THRED
THRED copied to clipboard
GPU-Util is low When use multi-GPUs
Hello,
I want to train on multi-GPUs, and I try 8, 4 and 2 gpus. But the GPU-Util of some gpus are low, almost 0%. An epoch training time on 8 gpus is almost 20 minutes longer than on a single gpu.
Your code sets the GPU default num as 4. But when I try 4 cards, there is also one card's GPU-Util always 0%. There is no 0% GPU-Util on the two cards, but the GPU-Util of one of the cards is still 20%.
This is GPU Usage when training on 4 cards:
I am not very clear about shard. I want to ask whether need to modify the code to train on multi-GPUs and accelerate the training ?
Looking forward to your reply!
You mentioned you ran the code with 1 or 2 GPUs. Did you have this problem in those runs too? I suggest turning on log_device
in the config file and compare the single GPU run with 4/8 GPUs run.

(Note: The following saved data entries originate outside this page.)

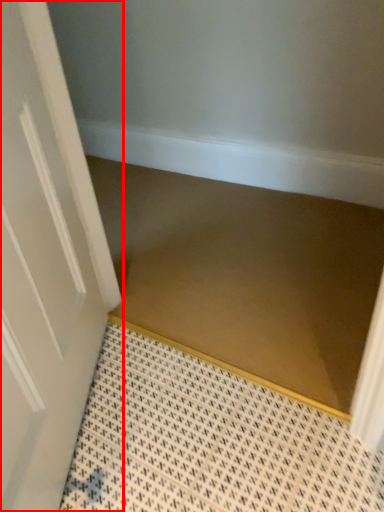 Question: Observing the image, what is the correct spatial positioning of door (annotated by the red box) in reference to stair?

Choices:
 (A) left
 (B) right

Answer: (A) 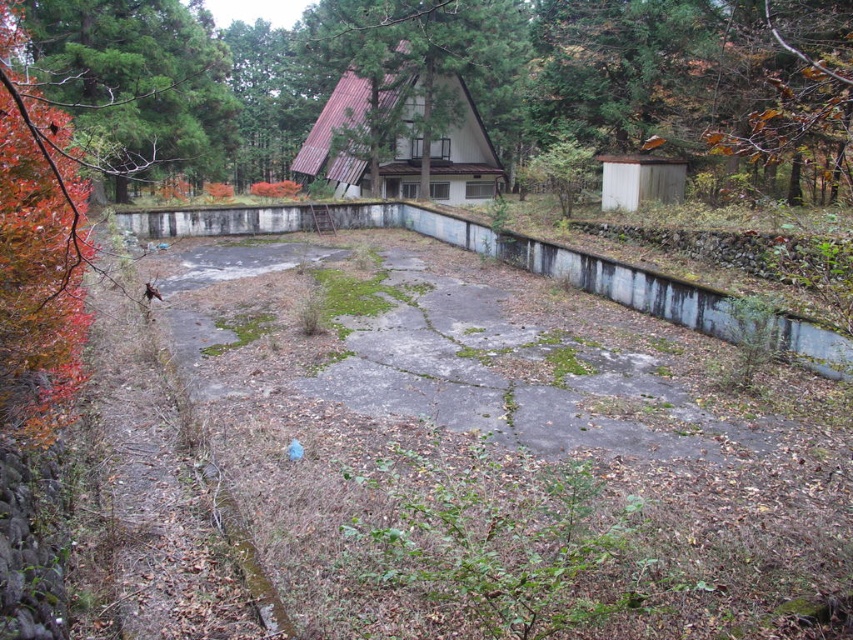 Is point (392, 74) closer to camera compared to point (180, 76)?

Yes, point (392, 74) is in front of point (180, 76).

Which of these two, metallic brown roof at upper center or reddish-brown bark tree at left, stands shorter?

With less height is reddish-brown bark tree at left.

This screenshot has width=853, height=640. What do you see at coordinates (416, 93) in the screenshot?
I see `metallic brown roof at upper center` at bounding box center [416, 93].

This screenshot has height=640, width=853. In order to click on metallic brown roof at upper center in this screenshot , I will do point(416,93). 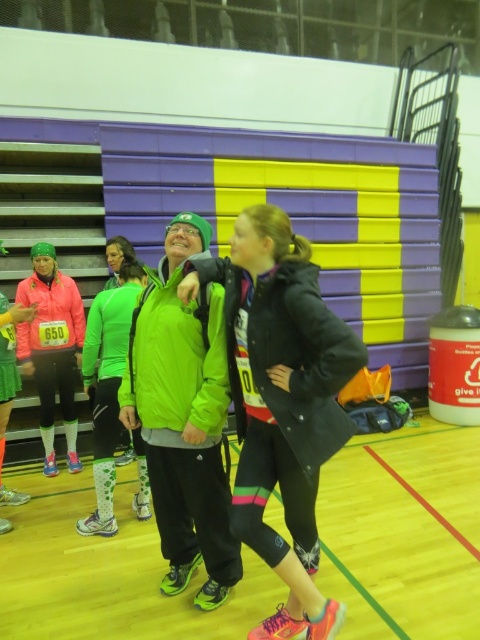 From the picture: You are a photographer standing at the back of the gymnasium. You want to take a photo of the shiny black shoes at center and the matte black jacket at center. Which object should you focus on first if you want to capture both clearly in your shot?

The shiny black shoes at center is positioned under matte black jacket at center, so you should focus on the matte black jacket at center first as it is closer to the camera.

What are the coordinates of the matte black jacket at center?

The coordinates of the matte black jacket at center are at point (282, 401).

You are a photographer at the indoor running event. You need to capture a photo of both the shiny black shoes at center and the matte pink jacket at center. Based on their positions, which object should you focus on first to ensure both are in the frame?

The shiny black shoes at center is positioned on the right side of matte pink jacket at center, so you should focus on the matte pink jacket at center first to ensure both are in the frame. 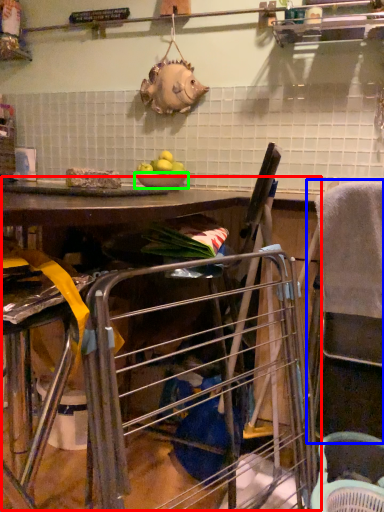 Question: Based on their relative distances, which object is nearer to workbench (highlighted by a red box)? Choose from feeding chair (highlighted by a blue box) and bowl (highlighted by a green box).

Choices:
 (A) feeding chair
 (B) bowl

Answer: (A) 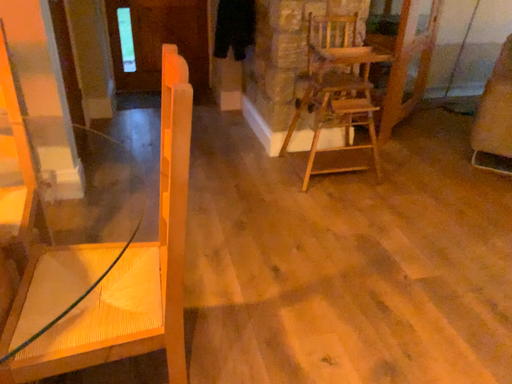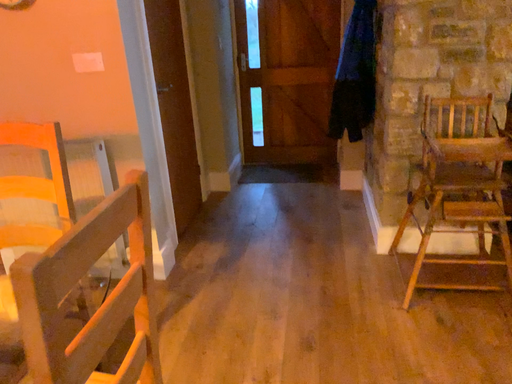 Question: Which way did the camera rotate in the video?

Choices:
 (A) rotated upward
 (B) rotated downward

Answer: (A) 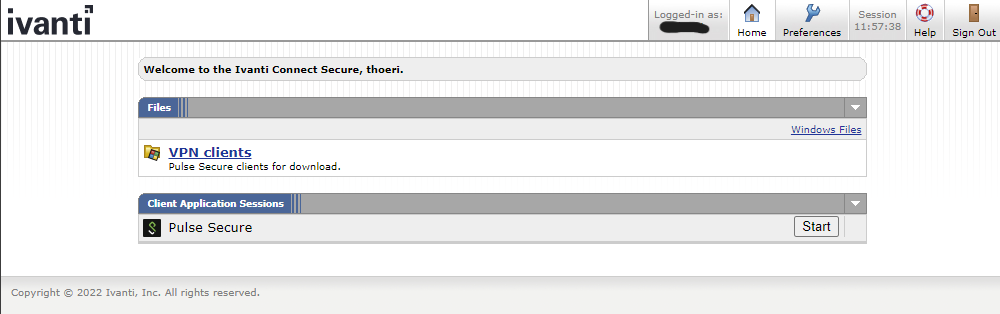 Find the location of a particular element. door is located at coordinates (974, 13). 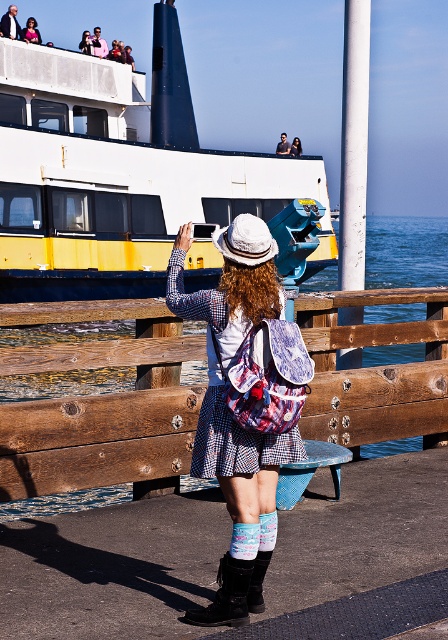 You are a tailor measuring clothing items in the image. The black leather boot at lower center and the pink fabric jacket at upper center need to be altered to fit a customer. Which item requires more fabric for its width? Explain your reasoning based on their current sizes.

The pink fabric jacket at upper center requires more fabric for its width because the black leather boot at lower center has a smaller width than the pink fabric jacket at upper center. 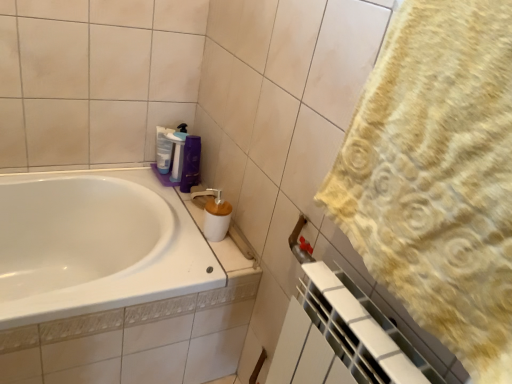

I haven't had this problem before, although GPU-util was around 50-60% for all GPUs.
Thanks for your reply!
-
The GPU-util was 70-80% when run with 1 GPU. And it was 50% and 20% respectively when run with 2 GPUs. But there is always a gpu which GPU-util is 0% all the time. I turn on
log_device
to get the device mapping, and I have sent you an email. -
Moreover, I also wanna ask whether your experiment results in paper are averaged over 3 datasets(3/4/5 turn Reddit)? Because I run all epochs but the result is different from the paper. Could you please provide your results on each dataset?
Sorry for the late reply.
-
Have you set
CUDA_VISIBLE_DEVICES
? Based on the log you sent, no tensor was assigned to one of the GPUs. -
All the results in the paper are reported based on the 3-turn dataset.